Plot is a means to show the journey of characters, their desires, and motivations. Backstory drives your characters. If your plot is failing you, it’s probably time to write out some backstory, even it’s only a few paragraphs on each major character. Focus on seminal experiences for each person.
Backstory is the motherload of ore that gives you answers to The Why. Whenever a character takes an action — and that should be often for essential characters, so we see them demonstrate agency — we always ask why they acted that way. Events make up at the heart of plot. But character journeys are the heart of story. We read books for story.

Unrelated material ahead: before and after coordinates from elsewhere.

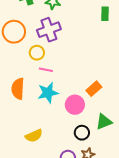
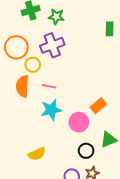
yellow circle: (37, 53) -> (33, 65), moved
orange semicircle: (18, 89) -> (23, 86), moved

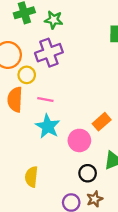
cyan star: (51, 110) -> (48, 126), turned -30
yellow semicircle: (37, 154) -> (31, 177), turned 120

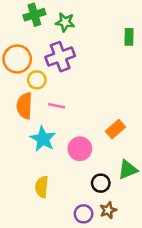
cyan star: (48, 126) -> (43, 139), moved
pink circle: (79, 140) -> (80, 149), moved

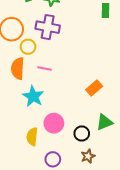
purple cross: (60, 57) -> (48, 27), turned 30
pink circle: (80, 149) -> (54, 123), moved
purple circle: (84, 214) -> (53, 159), moved

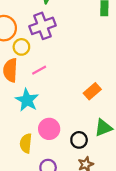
purple cross: (48, 27) -> (42, 26), turned -30
pink line: (45, 68) -> (39, 70), turned -40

Once you uncover the characters’ desires, your plot will become a servant to your story’s people. For example, discovering and recounting the ground zero of a protagonist’s abilities — the genesis of a detective’s curiosity manifested in journalism, then the way it brushed up against police work, and how that became a new career finding the answers to questions — gives such a story meat on the bone.
Backstory is the way to learn the why about the protagonist’s failures, as well as the path to leap across the chasms to demonstrate new abilities. Story determines the choice of plot events, not the other way around.
Work done on characters, especially a hero and a villain, will give an author insights for good judgments. The villain really drives the story’s conflicts, so setting them out on paper or on the keyboard can help.
While you may not need to compose complete backstory stretches to appear in your book, you might be moved to do so in selected flashbacks. The flash describes the length of the passage as well as the sudden return to the past. It’s 2018. Keep it tight.
Composing backstory is genuine story development. Taking deeper dives into key characters will drive good judgments — from you as the author, as well as the judgments of the characters in the story.